The major drawback of bupropion is that people with a history of seizures or eating disorders and those taking a monoamine oxidase (MAO) inhibitor or another medication containing bupropion (such as Wellbutrin to treat depression) should not use bupropion for smoking cessation purposes. In addition, similar to recommendations for NRTs, pregnant and lactating women should be encouraged to quit first and consider bupropion only when the prospect of quitting without it is minimal. Although there is no evidence of danger to a fetus or nursing infant, women who are pregnant or lactating should check with a physician prior to starting this or any other medication. The average cost of bupropion is approximately $4.00 per day, plus any necessary doctor's or prescribing fee.

Second-Line Medications

There are also two second-line medications that may be helpful to smokers clonidine and nortryptyline in addition to or instead of nicotine replacement therapy. Second-line medications have evidence of being effective in helping smokers to quit; however they are not FDA-approved specifically for tobacco dependence treatment and have an increased potential for side effects compared to first-line therapies. These treatments should be explored on a case-by-case basis and only after first-line medications have been utilized and determined ineffective. As with first-line therapies, pregnant and lactating women should first be encouraged to quit without pharmacologic treatment and to use these medications only if the chances of quitting without them are minimal.

Clonidine (Catapres)

Clonidine is a prescription medication used primarily for treating high blood pressure. However, studies show that clonidine can be effective in treating tobacco dependence and nearly doubles quit rates compared to placebo. Clonidine can be administered orally or via a skin patch, and although an official dosing regimen for smoking cessation has not been established, the preliminary recommendation is 0.10 mg daily, increasing by 0.10 mg/day per week if needed, for 3-10 weeks. Users should begin the medication 3 days prior to quitting. Users should not stop taking clonidine abruptly because side effects such as dry mouth, drowsiness, dizziness, headaches, and sedation may occur. Rebound hypertension (rapid increase in blood pressure) may occur if the medication is stopped abruptly. Instead, users should taper the dose over a period of a few days before discontinuing treatment. The average cost of clonidine is $0.24 per day.

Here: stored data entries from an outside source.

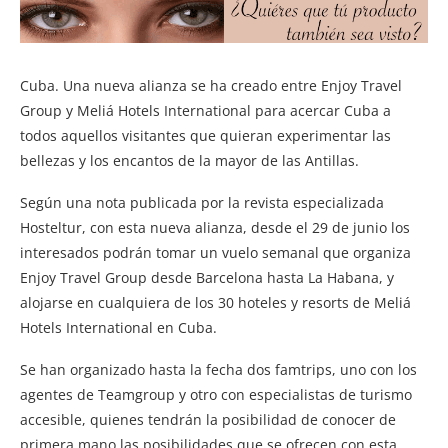
Cuba. Una nueva alianza se ha creado entre Enjoy Travel
Group y Meliá Hotels International para acercar Cuba a
todos aquellos visitantes que quieran experimentar las
bellezas y los encantos de la mayor de las Antillas.
Según una nota publicada por la revista especializada
Hosteltur, con esta nueva alianza, desde el 29 de junio los
interesados podrán tomar un vuelo semanal que organiza
Enjoy Travel Group desde Barcelona hasta La Habana, y
alojarse en cualquiera de los 30 hoteles y resorts de Meliá
Hotels International en Cuba.
Se han organizado hasta la fecha dos famtrips, uno con los
agentes de Teamgroup y otro con especialistas de turismo
accesible, quienes tendrán la posibilidad de conocer de
primera mano las posibilidades que se ofrecen con esta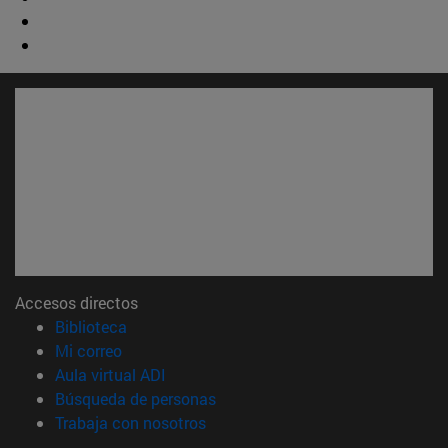
Accesos directos
(abre en nueva ventana)
Biblioteca
(abre en nueva ventana)
Mi correo
(abre en nueva ventana)
Aula virtual ADI
(abre en nueva ventana)
Búsqueda de personas
(abre en nueva ventana)
Trabaja con nosotros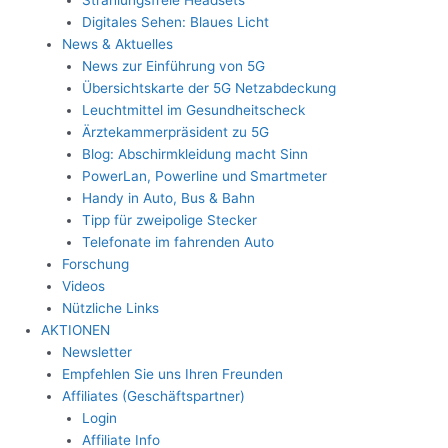
Digitales Sehen: Blaues Licht
News & Aktuelles
News zur Einführung von 5G
Übersichtskarte der 5G Netzabdeckung
Leuchtmittel im Gesundheitscheck
Ärztekammerpräsident zu 5G
Blog: Abschirmkleidung macht Sinn
PowerLan, Powerline und Smartmeter
Handy in Auto, Bus & Bahn
Tipp für zweipolige Stecker
Telefonate im fahrenden Auto
Forschung
Videos
Nützliche Links
AKTIONEN
Newsletter
Empfehlen Sie uns Ihren Freunden
Affiliates (Geschäftspartner)
Login
Affiliate Info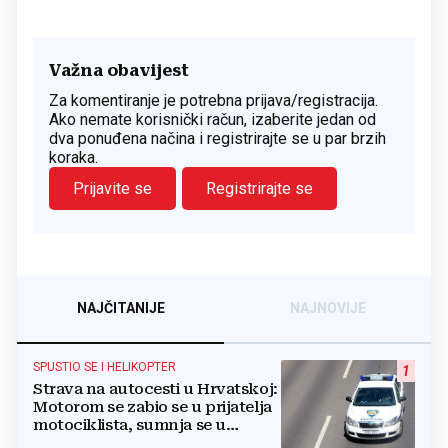
Važna obavijest
Za komentiranje je potrebna prijava/registracija.
Ako nemate korisnički račun, izaberite jedan od
dva ponuđena načina i registrirajte se u par brzih
koraka.
Prijavite se
Registrirajte se
NAJČITANIJE
NAJNOVIJE
SPUSTIO SE I HELIKOPTER
1
Strava na autocesti u Hrvatskoj:
Motorom se zabio se u prijatelja
motociklista, sumnja se u
zdravstveni razlog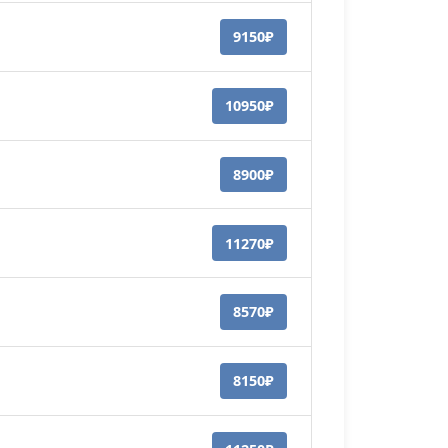
9150₽
10950₽
8900₽
11270₽
8570₽
8150₽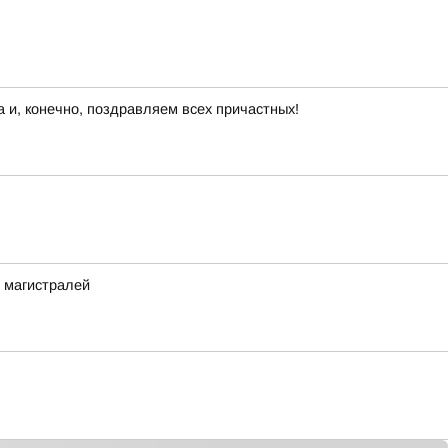
 и, конечно, поздравляем всех причастных!
 магистралей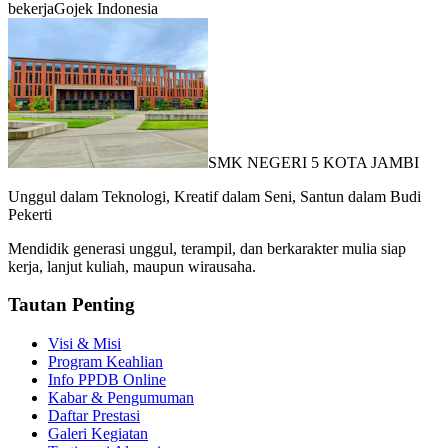
bekerja
Gojek Indonesia
SMK NEGERI 5 KOTA JAMBI
Unggul dalam Teknologi, Kreatif dalam Seni, Santun dalam Budi
Pekerti
Mendidik generasi unggul, terampil, dan berkarakter mulia siap
kerja, lanjut kuliah, maupun wirausaha.
Tautan Penting
Visi & Misi
Program Keahlian
Info PPDB Online
Kabar & Pengumuman
Daftar Prestasi
Galeri Kegiatan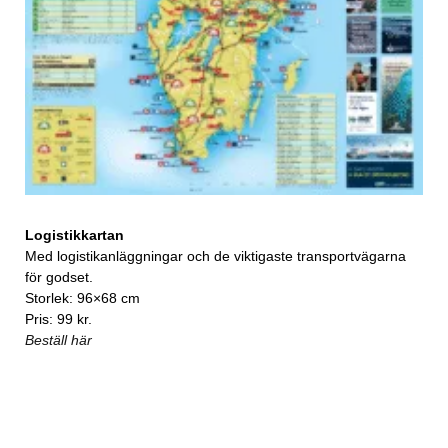
Logistikkartan
Med logistikanläggningar och de viktigaste transportvägarna
för godset.
Storlek: 96×68 cm
Pris: 99 kr.
Beställ här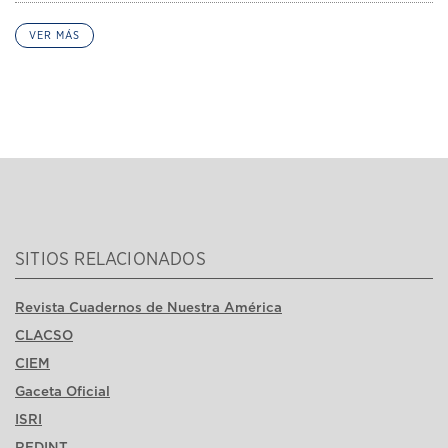
VER MÁS
SITIOS RELACIONADOS
Revista Cuadernos de Nuestra América
CLACSO
CIEM
Gaceta Oficial
ISRI
REDINT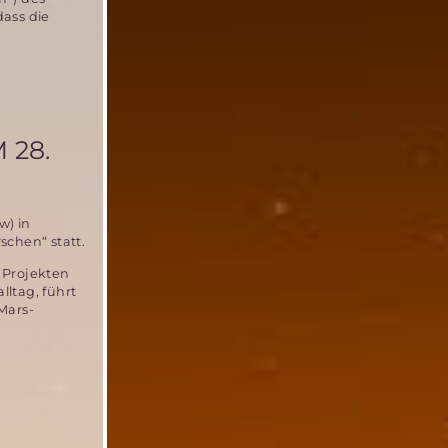
dass die
 28.
w) in
chen“ statt.
 Projekten
ltag, führt
Mars-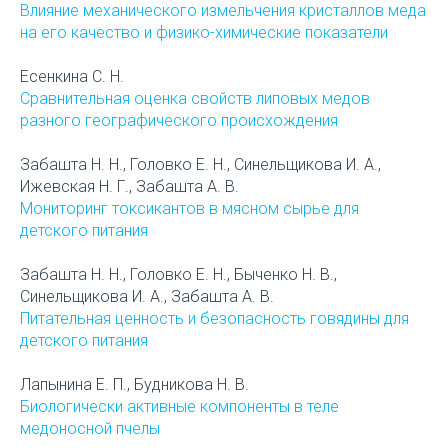
Влияние механического измельчения кристаллов меда
на его качество и физико-химические показатели
Есенкина С. Н.
Сравнительная оценка свойств липовых медов
разного географического происхождения
Забашта Н. Н., Головко Е. Н., Синельщикова И. А.,
Ижевская Н. Г., Забашта А. В.
Мониторинг токсикантов в мясном сырье для
детского питания
Забашта Н. Н., Головко Е. Н., Быченко Н. В.,
Синельщикова И. А., Забашта А. В.
Питательная ценность и безопасность говядины для
детского питания
Лапынина Е. П., Будникова Н. В.
Биологически активные компоненты в теле
медоносной пчелы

Nortriptyline HCI (Aventyl, Pamelor)

This prescription medication is FDA-approved as an antidepressant. Like bupropion, which is also an antidepressant, it has been shown to be effective in helping smokers quit. Treatment is initiated 10 to 28 days prior to quitting, at a recommended dosage of 25 mg per day initially, increasing to 75-100 mg per day, for a duration of 12 weeks. Common side effects include sedation, dry mouth, blurred vision, urinary retention, lightheadedness, and shaky hands. Because of the sedative effect of nortriptyline, users should take extra caution while driving and operating machinery. Also, because this medication increases the risk of arrhythmias, patients with cardiovascular disease should discuss the use of nortriptyline thoroughly with their doctors. The risk of overdose is high and the drug may produce cardiotoxic effects. The average cost is $0.74 per day.